- Review recommends policy makers be given more flexibility
- Says parliament should set and define inflation target
This is the story of a central bank that for years and years (and years) missed its inflation target. Then, one day, there was a report suggesting that maybe, we should let it miss its target occasionally.
In a widely anticipated review of Swedish central bank policy by former Bank of England Governor Mervyn King and professor Marvin Goodfriend, flexible inflation targeting is held up as the answer. Provided a number of checks and balances are in place.
“Around the world, central banks are debating the appropriate objective of monetary policy and no international consensus has yet been reached,” the two said in the report released on Tuesday in Stockholm. “The experience of Sweden is of importance to the rest of the world as well as to its own citizens.”
King and Goodfriend prescribed a series of measures for Sweden, including giving parliament the power to decide the level of the inflation target, currently at 2 percent. Policy makers in Stockholm have cut rates well below zero, unleashed an unprecedented bond purchasing program and warn they may intervene in the currency market to restore price growth.
The recommendation may feed debate outside Sweden. European Central Bank officials are facing the same disinflationary pressures, but have so far resisted any rethink of their own inflation goal. A deepening plunge in the price of oil has also raised questions on whether price gauges should include volatile oil and energy components.
The Riksbank has shown openness to changing its inflation target. Deputy Governor Cecilia Skingsley told Bloomberg on Monday that the bank has the scope to make “smaller changes” in the framework such as shifting the price measure targeted and reintroducing a tolerance band, without legal changes.
The bank received some relief on Wednesday when a key survey showed that inflation expectations over the next five years rose to 1.9 percent in January from 1.8 percent at the end of last year.
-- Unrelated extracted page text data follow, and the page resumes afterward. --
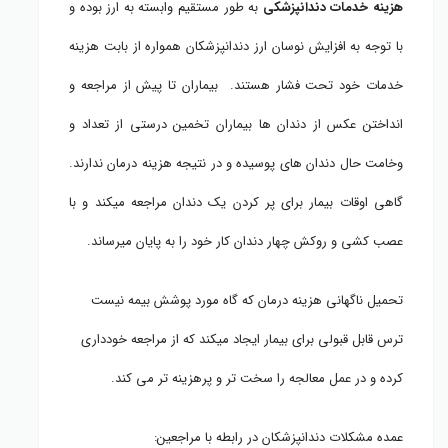
هزینه خدمات دندانپزشکی
به طور مستقیم وابسته به ارز بوده و
با توجه به افزایش نوسان ارز دندانپزشکان همواره از بابت هزینه
خدمات خود تحت فشار هستند. بیماران تا پیش از مراجعه و
انداختن عکس از دندان ها بیماران تخمین درستی از تعداد و
وخامت حال دندان های پوسیده و در نتیجه هزینه درمان ندارند.
گاهی اوقات بیمار برای پر کردن یک دندان مراجعه میکند و با
عصب کشی و روکش چهار دندان کار خود را به پایان میرساند.
تحمیل ناگهانی هزینه درمان که گاه مورد پوشش بیمه نیست
ترس قابل قبولی برای بیمار ایجاد میکند که از مراجعه خودداری
کرده و در عمل معالجه را سخت تر و پرهزینه تر می کند.
عمده مشکلات دندانپزشکان در رابطه با مراجعین:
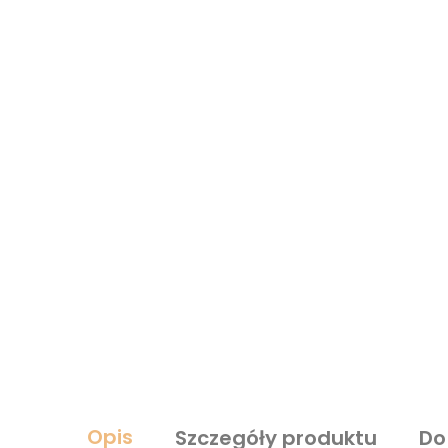
Opis
Szczegóły produktu
Do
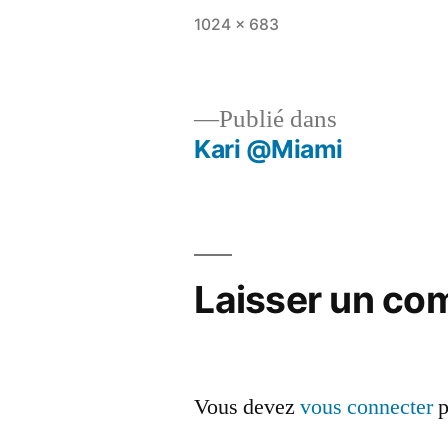
Taille
1024 × 683
originale
Publié dans
Kari @Miami
Navigation
de
l’article
Laisser un co
Vous devez
vous connecter
p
The bank has been roundly criticized for not meeting its inflation goal, in part after it raised rates too quickly in 2010 amid concern over household debt growth. Nobel Laureate Paul Krugman famously branded the Riksbank’s policy “sadomonetarist” for its effects on employment.
King and Goodfriend didn’t fault Swedish policy makers for raising rates prematurely, arguing they were “confronted with even bigger challenges than were faced by other central banks.”
The two recommended ensuring that Swedish legislation be adjusted to make clear that any decision on the country’s exchange rate regime “is a matter for government.” In this regard, what happened in Switzerland, which was forced to abandon a cap on the franc, is “a cautionary tale,” King said at a press conference.
Swedish legislators have thrown themselves into the debate triggered by the report. The country will review policy this year and then propose changes to Riksbank laws.
Finance Minister Magdalena Andersson said part of that may include instituting a dual mandate that also includes employment.
In any event, central bankers around the world will no doubt again be monitoring what happens in Sweden.